### What to work on
Would you return exactly the lines below from the line with "çilek ve kivi tüketebilirsiniz." through the line with "A armação metálica contém níquel devido", both included, and nothing else, leaving out the pictures?

Exercise input below:

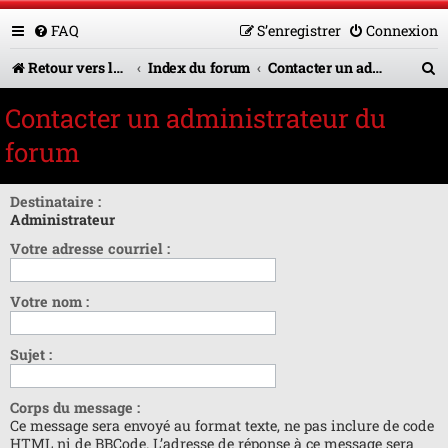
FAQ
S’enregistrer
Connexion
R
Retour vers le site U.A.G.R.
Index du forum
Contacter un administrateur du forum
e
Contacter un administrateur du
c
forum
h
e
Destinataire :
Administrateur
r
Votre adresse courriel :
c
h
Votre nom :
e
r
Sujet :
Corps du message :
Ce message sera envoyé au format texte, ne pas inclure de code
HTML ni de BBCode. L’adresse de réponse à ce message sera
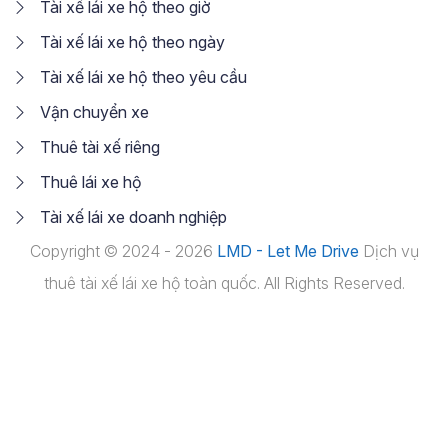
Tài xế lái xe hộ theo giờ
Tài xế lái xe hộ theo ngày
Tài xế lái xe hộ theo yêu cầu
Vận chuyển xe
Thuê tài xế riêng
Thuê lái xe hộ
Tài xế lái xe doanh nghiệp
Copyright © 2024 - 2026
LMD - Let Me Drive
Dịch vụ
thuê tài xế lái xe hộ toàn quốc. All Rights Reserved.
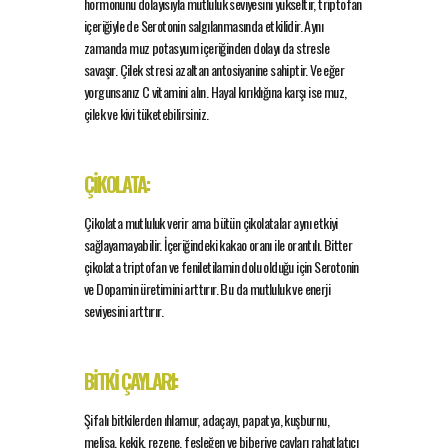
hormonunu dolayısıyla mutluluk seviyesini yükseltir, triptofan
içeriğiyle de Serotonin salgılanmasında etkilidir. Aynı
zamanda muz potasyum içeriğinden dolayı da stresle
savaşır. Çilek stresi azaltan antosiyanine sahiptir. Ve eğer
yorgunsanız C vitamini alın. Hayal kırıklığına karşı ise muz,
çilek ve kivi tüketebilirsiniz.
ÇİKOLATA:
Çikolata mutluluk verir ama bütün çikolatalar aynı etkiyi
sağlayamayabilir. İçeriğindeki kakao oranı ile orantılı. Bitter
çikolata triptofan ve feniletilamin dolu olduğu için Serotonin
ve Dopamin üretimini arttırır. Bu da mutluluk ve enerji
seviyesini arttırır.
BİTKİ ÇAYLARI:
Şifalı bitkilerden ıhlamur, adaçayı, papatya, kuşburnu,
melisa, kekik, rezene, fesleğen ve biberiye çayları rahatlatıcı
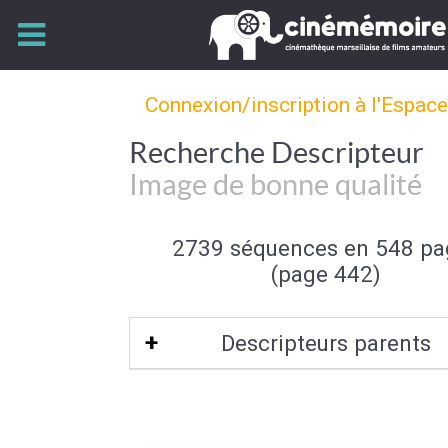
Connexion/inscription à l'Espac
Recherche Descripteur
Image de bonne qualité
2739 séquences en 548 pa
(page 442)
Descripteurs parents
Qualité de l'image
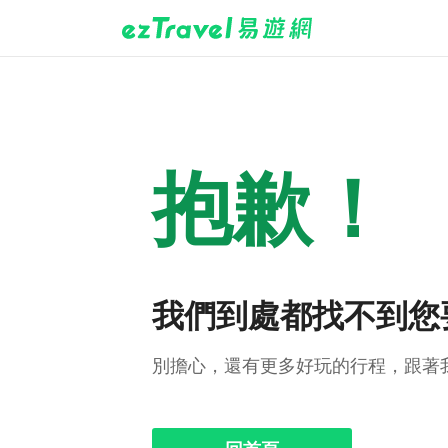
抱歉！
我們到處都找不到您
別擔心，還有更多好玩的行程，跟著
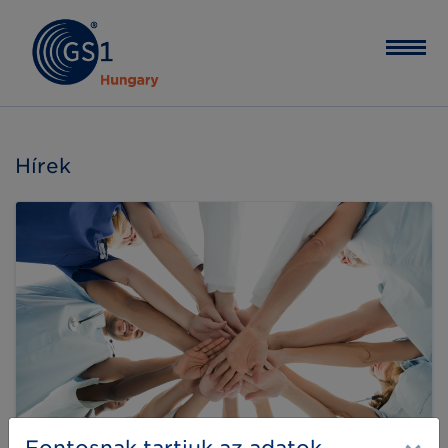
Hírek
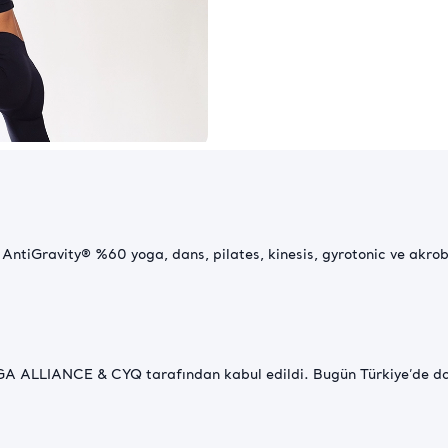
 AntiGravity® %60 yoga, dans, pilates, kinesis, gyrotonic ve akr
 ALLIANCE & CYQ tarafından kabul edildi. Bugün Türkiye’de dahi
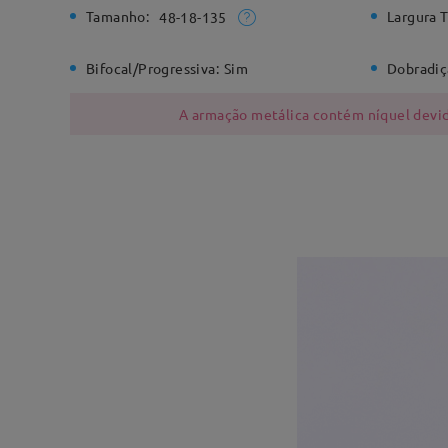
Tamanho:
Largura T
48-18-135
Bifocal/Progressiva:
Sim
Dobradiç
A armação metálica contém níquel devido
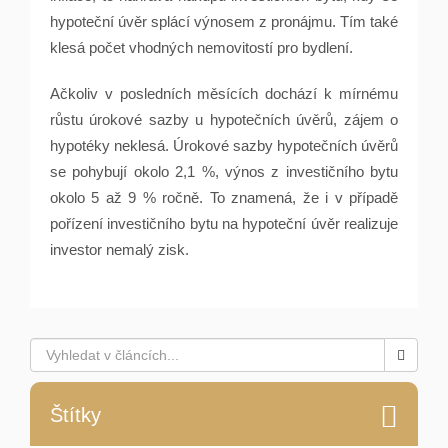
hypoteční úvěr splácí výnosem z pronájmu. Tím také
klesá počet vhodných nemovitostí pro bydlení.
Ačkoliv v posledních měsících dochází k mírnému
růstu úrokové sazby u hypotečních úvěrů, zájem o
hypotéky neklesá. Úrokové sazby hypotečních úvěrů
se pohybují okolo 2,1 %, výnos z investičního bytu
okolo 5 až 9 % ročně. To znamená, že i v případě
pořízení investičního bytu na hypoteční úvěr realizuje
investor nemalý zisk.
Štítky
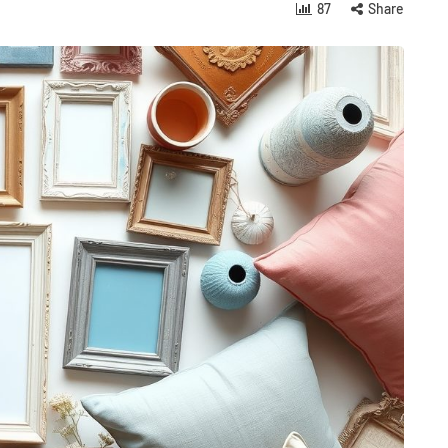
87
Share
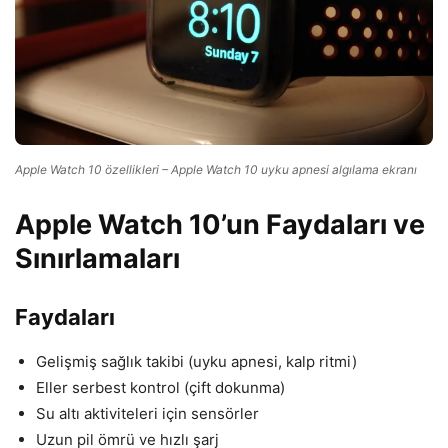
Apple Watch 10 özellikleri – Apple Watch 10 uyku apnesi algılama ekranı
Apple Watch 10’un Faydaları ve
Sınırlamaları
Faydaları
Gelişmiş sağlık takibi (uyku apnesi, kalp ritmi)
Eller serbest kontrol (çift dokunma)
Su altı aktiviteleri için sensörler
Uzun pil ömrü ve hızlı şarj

End of Exercise input.

### Result of the task
çilek ve kivi tüketebilirsiniz.
ÇİKOLATA:
Çikolata mutluluk verir ama bütün çikolatalar aynı etkiyi
sağlayamayabilir. İçeriğindeki kakao oranı ile orantılı. Bitter
çikolata triptofan ve feniletilamin dolu olduğu için Serotonin
ve Dopamin üretimini arttırır. Bu da mutluluk ve enerji
seviyesini arttırır.
BİTKİ ÇAYLARI:
Şifalı bitkilerden ıhlamur, adaçayı, papatya, kuşburnu,
melisa, kekik, rezene, fesleğen ve biberiye çayları rahatlatıcı
Connexion/inscription à l'Espac
Recherche Descripteur
Image de bonne qualité
2739 séquences en 548 pa
(page 442)
Descripteurs parents
Qualité de l'image
抱歉！
我們到處都找不到您
別擔心，還有更多好玩的行程，跟著
Hírek
 AntiGravity® %60 yoga, dans, pilates, kinesis, gyrotonic ve akr
 ALLIANCE & CYQ tarafından kabul edildi. Bugün Türkiye’de dahi
Tamanho:
Largura T
48-18-135
Bifocal/Progressiva:
Sim
Dobradiç
A armação metálica contém níquel devido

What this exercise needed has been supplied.